Ununified sides about dialogue

The issue of Kosovo dialogue -- Serbia has never emerged as the agenda in the Parliament during this legislature. Opposition parties are objecting to dialogue developing without a platform that leaves the Parliament, but, so far, no action for the issue to be discussed at one of the Assembly sessions. One [...]
The government once sent a platform for Kosovo- Serbia and later has withdrawn it. As a result, there has been no real debate about the future of dialogue since September last year. So says Life Krasniqi from the Kosovo Democratic Institute. KDI has called on MPs to call an extraordinary session, but Krasniqi says the opposition is not unified, public television writes.
What we're seeing is that there is no unification of political parties.

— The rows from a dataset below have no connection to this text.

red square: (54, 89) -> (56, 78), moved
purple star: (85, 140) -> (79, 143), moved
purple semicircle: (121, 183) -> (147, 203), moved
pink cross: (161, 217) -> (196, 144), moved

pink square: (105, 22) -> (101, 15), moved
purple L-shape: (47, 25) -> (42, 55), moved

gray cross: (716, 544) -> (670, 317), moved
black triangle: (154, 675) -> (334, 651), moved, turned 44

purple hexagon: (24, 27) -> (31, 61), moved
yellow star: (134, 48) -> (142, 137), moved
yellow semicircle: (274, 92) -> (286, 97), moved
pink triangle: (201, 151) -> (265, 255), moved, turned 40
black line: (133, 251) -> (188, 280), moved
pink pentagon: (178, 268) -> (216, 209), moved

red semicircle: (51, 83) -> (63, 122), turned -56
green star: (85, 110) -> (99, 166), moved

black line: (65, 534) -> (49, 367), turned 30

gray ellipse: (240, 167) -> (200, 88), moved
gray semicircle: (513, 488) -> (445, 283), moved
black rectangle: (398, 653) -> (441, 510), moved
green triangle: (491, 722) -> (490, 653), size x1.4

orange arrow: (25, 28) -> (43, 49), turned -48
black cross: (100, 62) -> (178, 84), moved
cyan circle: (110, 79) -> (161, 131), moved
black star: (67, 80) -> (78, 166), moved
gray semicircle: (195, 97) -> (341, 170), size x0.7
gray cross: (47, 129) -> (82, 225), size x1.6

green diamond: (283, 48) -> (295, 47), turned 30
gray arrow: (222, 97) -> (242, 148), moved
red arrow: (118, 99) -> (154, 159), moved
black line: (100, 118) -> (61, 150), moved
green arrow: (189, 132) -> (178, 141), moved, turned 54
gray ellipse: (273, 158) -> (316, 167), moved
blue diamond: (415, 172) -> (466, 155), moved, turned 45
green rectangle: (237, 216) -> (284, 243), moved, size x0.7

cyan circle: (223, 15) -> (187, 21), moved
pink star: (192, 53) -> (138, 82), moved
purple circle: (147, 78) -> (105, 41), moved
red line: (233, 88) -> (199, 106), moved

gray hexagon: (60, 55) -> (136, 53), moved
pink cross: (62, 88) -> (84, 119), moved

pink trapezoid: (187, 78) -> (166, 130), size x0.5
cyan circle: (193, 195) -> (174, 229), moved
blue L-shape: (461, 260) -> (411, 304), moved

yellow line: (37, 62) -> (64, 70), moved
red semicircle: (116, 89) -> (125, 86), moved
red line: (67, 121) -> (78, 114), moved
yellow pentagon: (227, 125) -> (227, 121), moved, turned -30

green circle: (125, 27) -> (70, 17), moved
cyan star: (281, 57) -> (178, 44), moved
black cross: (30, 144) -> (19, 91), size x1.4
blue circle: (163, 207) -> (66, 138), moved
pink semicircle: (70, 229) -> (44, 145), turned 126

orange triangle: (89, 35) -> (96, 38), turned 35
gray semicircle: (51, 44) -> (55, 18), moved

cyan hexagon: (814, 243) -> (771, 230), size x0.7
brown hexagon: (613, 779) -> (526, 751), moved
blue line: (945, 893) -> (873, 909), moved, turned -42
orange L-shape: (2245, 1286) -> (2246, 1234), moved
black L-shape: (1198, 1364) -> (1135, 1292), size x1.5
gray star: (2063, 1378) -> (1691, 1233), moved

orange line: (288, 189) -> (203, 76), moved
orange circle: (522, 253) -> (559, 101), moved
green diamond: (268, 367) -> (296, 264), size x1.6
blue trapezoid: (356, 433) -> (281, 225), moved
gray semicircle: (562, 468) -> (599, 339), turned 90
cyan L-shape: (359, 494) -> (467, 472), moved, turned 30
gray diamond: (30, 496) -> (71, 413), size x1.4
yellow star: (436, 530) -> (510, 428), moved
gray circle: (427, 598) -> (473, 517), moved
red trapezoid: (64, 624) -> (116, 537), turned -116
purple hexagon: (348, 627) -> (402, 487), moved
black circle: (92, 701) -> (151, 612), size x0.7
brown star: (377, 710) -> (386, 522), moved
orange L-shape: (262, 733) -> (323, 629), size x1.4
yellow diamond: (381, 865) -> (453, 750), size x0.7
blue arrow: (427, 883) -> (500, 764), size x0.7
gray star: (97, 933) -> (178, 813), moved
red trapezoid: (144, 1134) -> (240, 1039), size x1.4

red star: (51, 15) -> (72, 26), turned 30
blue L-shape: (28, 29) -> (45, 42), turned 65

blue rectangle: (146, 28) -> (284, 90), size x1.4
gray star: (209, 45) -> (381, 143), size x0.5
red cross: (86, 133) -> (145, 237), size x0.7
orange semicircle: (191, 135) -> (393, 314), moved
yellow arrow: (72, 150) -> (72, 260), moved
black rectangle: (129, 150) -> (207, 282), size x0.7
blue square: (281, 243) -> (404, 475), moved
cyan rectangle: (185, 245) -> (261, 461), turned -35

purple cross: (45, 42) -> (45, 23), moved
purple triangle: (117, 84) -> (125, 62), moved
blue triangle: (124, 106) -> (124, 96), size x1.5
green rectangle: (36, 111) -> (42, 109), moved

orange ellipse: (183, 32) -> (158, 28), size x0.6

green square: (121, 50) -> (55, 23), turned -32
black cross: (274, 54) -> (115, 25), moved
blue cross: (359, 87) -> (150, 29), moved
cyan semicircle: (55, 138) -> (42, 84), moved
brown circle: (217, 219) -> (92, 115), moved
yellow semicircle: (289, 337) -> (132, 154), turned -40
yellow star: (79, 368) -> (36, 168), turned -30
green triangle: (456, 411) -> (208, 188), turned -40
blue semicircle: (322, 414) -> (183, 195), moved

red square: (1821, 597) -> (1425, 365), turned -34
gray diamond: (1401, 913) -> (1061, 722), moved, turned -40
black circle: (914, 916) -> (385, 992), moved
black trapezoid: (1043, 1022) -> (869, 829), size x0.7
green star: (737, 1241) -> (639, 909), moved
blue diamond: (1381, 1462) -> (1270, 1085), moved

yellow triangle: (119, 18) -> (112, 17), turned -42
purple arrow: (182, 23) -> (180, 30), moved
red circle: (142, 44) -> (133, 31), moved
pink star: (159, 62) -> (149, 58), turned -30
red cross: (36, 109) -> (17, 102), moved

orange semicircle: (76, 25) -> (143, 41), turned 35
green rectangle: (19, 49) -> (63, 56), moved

We see that even parties that are in government do not have the same attitude towards Kosovo-Serbia dialogue. Now all political parties are offering different platforms, but what is missing is for political parties to sit down and make that platform of Kosovo side discussions in these talks” Krasniqi has said.
But, ununified about dialogue, the LDK itself turns out to be. The president has no constitutional competencies and political legitimacy to lead this process” has repeatedly repeated the LDK parliamentary group chief Avdullah Hoti several times. While LDK deputy chairman Lutfi Haziri sought not to set the precedent for rejection of institutions. Unlike the LDK, representatives of the Social Democratic Party say they have, in principle, reconciled with representatives of other parties for the Assembly to be the institution from which the dialogue starts and is discussed. Visar Ymer from the PSD says this party is working to make this idea happen.
“We will try and engage naturally as a social-democrat party to meet even at bilateral meetings, that is, representatives of the PSD and representatives of parties, in order to discuss this text, which is those remarks and changes that this idea and this mechanism must undergo so that it can then be transformed into the decision of the Republic of Kosovo” Ymer said.
However, agreements that are reached under the dialogue process must be ratified in the two-thirds parliamentary Assembly, so consensus is necessary for that. On the contrary, this could burden the process or have negative effects on Kosovo on this process, analysts say.